After I made up the initial toile I decided I wanted the yoke section in a contrasting colour. I did a little sketch for both options and it definitely looked better without the pattern all the way over the dress. It’s something you see often in 1930s fashion, it was done when home dressmakers used scraps of fabric they already had to save money.
The white fabric isn’t vintage, but the likelihood of me finding a piece of vintage crisp white crepe was pretty slim so I opted for modern. It’s a slightly heavier crepe from White Lodge Fabrics, however, it has the same moss texture as the blue and I thought it would look better than a smooth crepe.
The yoke was the most annoying part to do on the entire dress. I initially followed the instructions on the pattern and finished the neckline with vintage rayon tape turned inside and tacked down. This is a very common technique of the 30s and I’ve used it often but, as the whole dress is ever so slightly sheer, the rayon tape showed through very obviously. It looked awful, so it was back to the drawing board.
In the end I used the same technique I used for my vintage silk polka dot blouse and added a cotton lawn lining to the whole of the yoke section. Again, it’s a common 1930s technique and is explored in detail in my 1930s sewing book.

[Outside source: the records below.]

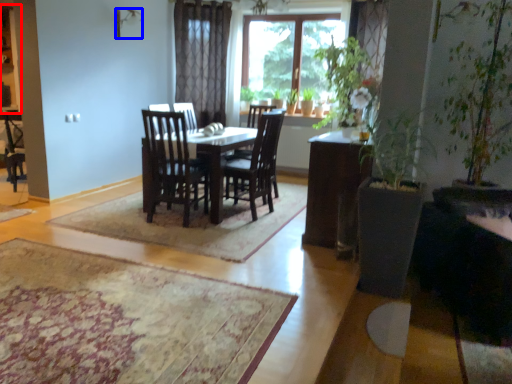 Question: Among these objects, which one is nearest to the camera, cabinetry (highlighted by a red box) or lamp (highlighted by a blue box)?

Choices:
 (A) cabinetry
 (B) lamp

Answer: (B) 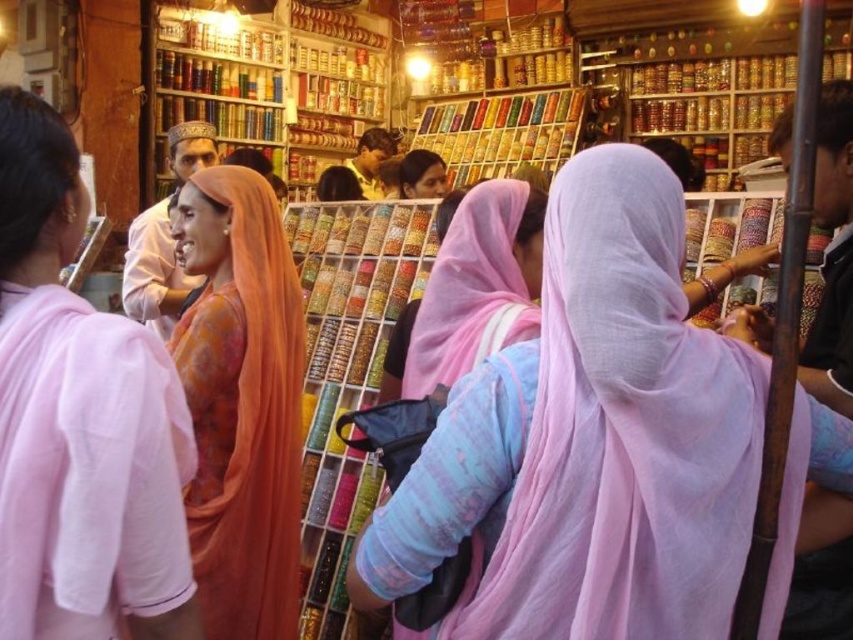 How far apart are light blue fabric at center and matte pink scarf at center?

They are 5.14 meters apart.

Between light blue fabric at center and matte pink scarf at center, which one has less height?

With less height is matte pink scarf at center.

Locate an element on the screen. The image size is (853, 640). light blue fabric at center is located at coordinates (473, 288).

Can you confirm if orange silk saree at left is shorter than orange silk robe at center?

No.

Who is positioned more to the right, orange silk saree at left or orange silk robe at center?

orange silk robe at center is more to the right.

Which is behind, point (45, 264) or point (357, 164)?

The point (357, 164) is behind.

The image size is (853, 640). Identify the location of orange silk saree at left. (79, 420).

Who is positioned more to the right, matte pink scarf at center or orange silk robe at center?

matte pink scarf at center

Locate an element on the screen. The width and height of the screenshot is (853, 640). matte pink scarf at center is located at coordinates (421, 173).

In the scene shown: Who is more distant from viewer, (x=445, y=186) or (x=368, y=198)?

Point (x=368, y=198)

You are a GUI agent. You are given a task and a screenshot of the screen. Output one action in this format:
    pyautogui.click(x=<x>, y=<y>)
    Task: Click on the matte pink scarf at center
    The width and height of the screenshot is (853, 640).
    Given the screenshot: What is the action you would take?
    pyautogui.click(x=421, y=173)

Next was the button dilemma! With a total of 18 needed it was going to be hard to find exactly what I wanted if I opted for vintage. Also, what colour should I have gone for? I thought about black, as charcoal grey was going to be impossible to find. However, I wanted the dress to look really light and summery and I feared that black would just dull it down too much. White just wouldn’t stand out and the chance of finding 18 matching blue buttons would’ve been like finding the holy grail!
After exhausting all possibilities I went back to my favourite button maker, The London Button Company, and got them to make 18 matching buttons from the end scraps of the blue fabric. So, in a way, they are vintage 🙂 I do wish I’d gone for the slightly smaller size, however, just to create a little more spacing between them, but never mind.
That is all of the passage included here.